Desde Taiwán, Italia y Cuba llegan tres autores excepcionales que han hecho de su biografía la carne y pulso de sus creaciones. Uno, tratando de aunar la cultura de dos países en tensión; otro, subiendo a las tablas a los marginados en montajes delirantes, y el tercero, transformando las inclemencias en belleza y movimiento.

Por Vadim Vidal

¿PUEDE UN SOLO ACTOR representar el choque cultural de su país? Wu Hsing-Kuo (Taiwán, 1953) lo hace en la versión de King Lear que presentará en Santiago a Mil 2020. ¿Cómo así?
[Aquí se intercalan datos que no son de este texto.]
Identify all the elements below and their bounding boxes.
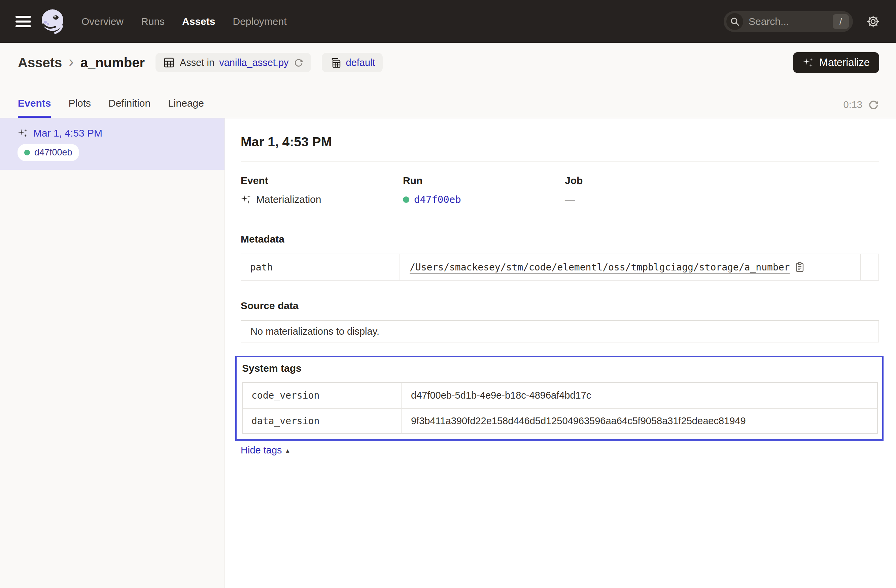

Durante los 90, en los teatros taiwaneses se privilegiaba la representación de relatos tradicionales de la isla: todo lo contrario a lo que hacía este intérprete junto a su compañía, Contemporary Legend Theatre, con quienes montaba obras clásicas del teatro occidental, como Macbeth, La Tempestad o Esperando a Godot, en el lenguaje del jingju, propio de la ópera china. Así, su arte poco a poco empezó a sentir la falta de apoyo de los espacios y del establishment de su país.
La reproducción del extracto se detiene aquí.